With me working full time this semester rather than being a student, my breaks were much shorter. My brother had moved downtown and my dad was living in Fort Wayne on the weekdays and commuting back to the Indy area on weekends. My parents chose to avoid the Christmas norm this year and so we never picked out the perfect tree, or pulled the multitude of Christmas boxes from our garage attic. We had no stockings over the fireplace and no lights outside. Our house resembled itself as a house at any time in the year. With no place for Christmas presents to go, we all chose to do one big gift each and just go out and buy it together. (I'm currently typing this post out from my new MacBook! Thanks Parents!)

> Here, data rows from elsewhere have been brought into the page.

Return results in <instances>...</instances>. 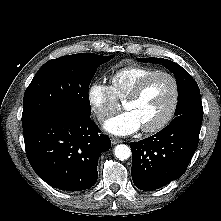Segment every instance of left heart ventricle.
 <instances>
[{
	"label": "left heart ventricle",
	"mask_w": 221,
	"mask_h": 221,
	"mask_svg": "<svg viewBox=\"0 0 221 221\" xmlns=\"http://www.w3.org/2000/svg\"><path fill=\"white\" fill-rule=\"evenodd\" d=\"M173 98L171 81L163 76L153 78L141 96L124 103V109L131 111L139 120L141 127L151 126L167 113Z\"/></svg>",
	"instance_id": "obj_1"
}]
</instances>
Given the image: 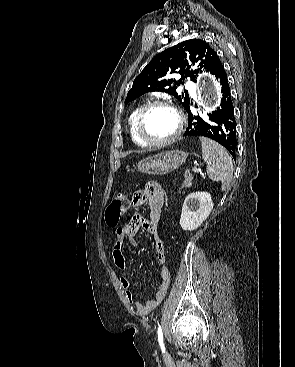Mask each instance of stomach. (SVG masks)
<instances>
[{
  "instance_id": "stomach-1",
  "label": "stomach",
  "mask_w": 295,
  "mask_h": 367,
  "mask_svg": "<svg viewBox=\"0 0 295 367\" xmlns=\"http://www.w3.org/2000/svg\"><path fill=\"white\" fill-rule=\"evenodd\" d=\"M188 154L181 150L164 151L140 161L138 170L153 175H164L186 162Z\"/></svg>"
}]
</instances>
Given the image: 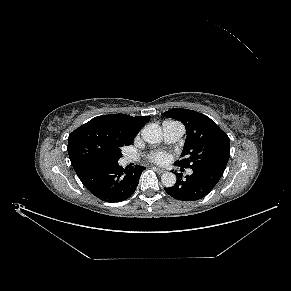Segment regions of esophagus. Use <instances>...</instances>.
Wrapping results in <instances>:
<instances>
[{"label": "esophagus", "mask_w": 291, "mask_h": 291, "mask_svg": "<svg viewBox=\"0 0 291 291\" xmlns=\"http://www.w3.org/2000/svg\"><path fill=\"white\" fill-rule=\"evenodd\" d=\"M153 169H154L155 171H157V173H159V174H162V173L165 172V169H163V168L154 167Z\"/></svg>", "instance_id": "esophagus-1"}]
</instances>
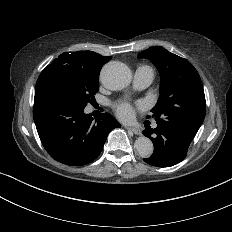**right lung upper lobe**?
<instances>
[{
	"instance_id": "right-lung-upper-lobe-1",
	"label": "right lung upper lobe",
	"mask_w": 232,
	"mask_h": 232,
	"mask_svg": "<svg viewBox=\"0 0 232 232\" xmlns=\"http://www.w3.org/2000/svg\"><path fill=\"white\" fill-rule=\"evenodd\" d=\"M111 59L93 51L63 53L56 60L69 66H78L93 73H100L102 65Z\"/></svg>"
}]
</instances>
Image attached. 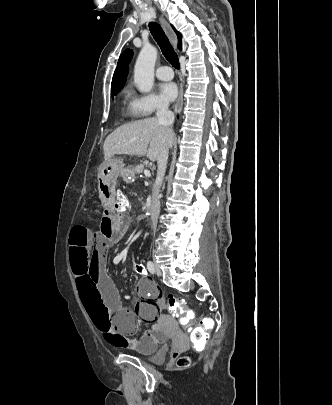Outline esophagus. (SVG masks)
Segmentation results:
<instances>
[{"mask_svg":"<svg viewBox=\"0 0 332 405\" xmlns=\"http://www.w3.org/2000/svg\"><path fill=\"white\" fill-rule=\"evenodd\" d=\"M160 21H161V24H162L165 32L167 33L168 37L170 38V40L173 43H176V36H175L174 32L172 31V29L170 28V26L167 24V22L163 18H161ZM181 108H182V100H181V96H179V98L176 102V105H175V109L177 112H180Z\"/></svg>","mask_w":332,"mask_h":405,"instance_id":"esophagus-1","label":"esophagus"}]
</instances>
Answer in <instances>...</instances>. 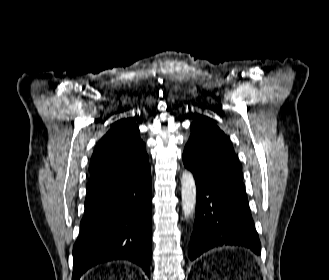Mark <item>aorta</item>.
Segmentation results:
<instances>
[{"label": "aorta", "mask_w": 329, "mask_h": 280, "mask_svg": "<svg viewBox=\"0 0 329 280\" xmlns=\"http://www.w3.org/2000/svg\"><path fill=\"white\" fill-rule=\"evenodd\" d=\"M196 184L193 174L190 171H184L181 177V199L182 211L184 217L189 218L196 206Z\"/></svg>", "instance_id": "762f6f07"}]
</instances>
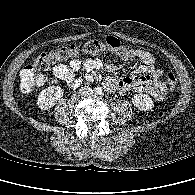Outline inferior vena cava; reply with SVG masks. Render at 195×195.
<instances>
[{
  "instance_id": "602c4592",
  "label": "inferior vena cava",
  "mask_w": 195,
  "mask_h": 195,
  "mask_svg": "<svg viewBox=\"0 0 195 195\" xmlns=\"http://www.w3.org/2000/svg\"><path fill=\"white\" fill-rule=\"evenodd\" d=\"M92 89L90 87H84L80 90V93L82 96H88L90 94H92Z\"/></svg>"
}]
</instances>
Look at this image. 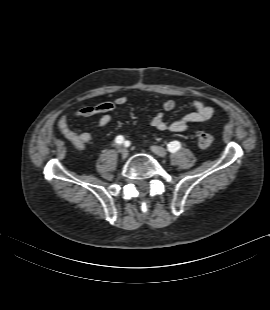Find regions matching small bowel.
I'll use <instances>...</instances> for the list:
<instances>
[{
  "mask_svg": "<svg viewBox=\"0 0 270 310\" xmlns=\"http://www.w3.org/2000/svg\"><path fill=\"white\" fill-rule=\"evenodd\" d=\"M127 98L120 96L113 101H104L94 105H87L77 110L71 117H63L59 121V127L66 138L71 140L78 148H84L91 142L92 136L88 131H81L72 125V119L88 118L100 115L96 127H106L112 119V112L121 105L126 104ZM176 108L174 100H166L162 104V111L158 112L150 121L151 126L160 131H171L174 133H183L188 130L192 123H205L209 121L214 109L200 101L192 103V111L175 120L165 118V112H172Z\"/></svg>",
  "mask_w": 270,
  "mask_h": 310,
  "instance_id": "obj_1",
  "label": "small bowel"
}]
</instances>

All of this combined, and adding on the unseasonal weather, Christmas didn't feel very Christmas like this year. Honestly, this has been hard on my family and I. It could be easy to say we all realize that Christmas isn't about the gifts, and the decorations and the food. But, it still has left this sort of hole in the Holiday season. Don't get me wrong, I'm not complaining. I have had a wonderful few days with my family and friends. And there is something to be said about all the hype that the Holiday's bring to this time of year. We all need to remember the true reason we celebrate. I'm so blessed to know and understand that this time of year is a true celebration of faith and love. One more great than any thing we could ever seem to comprehend. But, that doesn't mean the traditions of the holidays don't mean anything either.
My family celebrates Christmas rather passionately in a normal situation. We decorate right after Thanksgiving, the house is filled to the brim, full of decor used every year since I can remember. Decorating the tree is always a feat. We go out as a family and pick one out, come home and pull out our ornaments. Most of which have a story or two behind them. We unwrap each delicate Santa and place them upon the mantle and then find space for our stuffed Santa and Rudolf below it. That day or so of decorating is full of happy memories. Days before Christmas has the sounds of tape being torn in the background as we do last minute wrapping and the house smells of great food.
When we moved into this house three years ago, we had a funky Christmas too. We
moved only two days before the holiday and things were a little stressful getting everything together in time. Friends from church even could tell how important the holiday was to our family and came to hang Christmas lights when we were gone one night. When we moved my mom came across an old stitched blanket that used to be hung up around the Holidays. She was going to toss it or donate it and it was in that moment I realized how important all of these memories were. Both my brother and I expressed want to keep it. It had been with us since we were born and just that one piece to us would make Christmas feel less "Christmas-y".
I guess for me, Christmas will always be a time when I just crave the days spent with family preparing for the season. Decorating together, having pieces passed down through generations and spending time beating each other in Euchre. I'm so thankful for the time I have had so far with my family this season, but I hope that we can get back to our norm next year.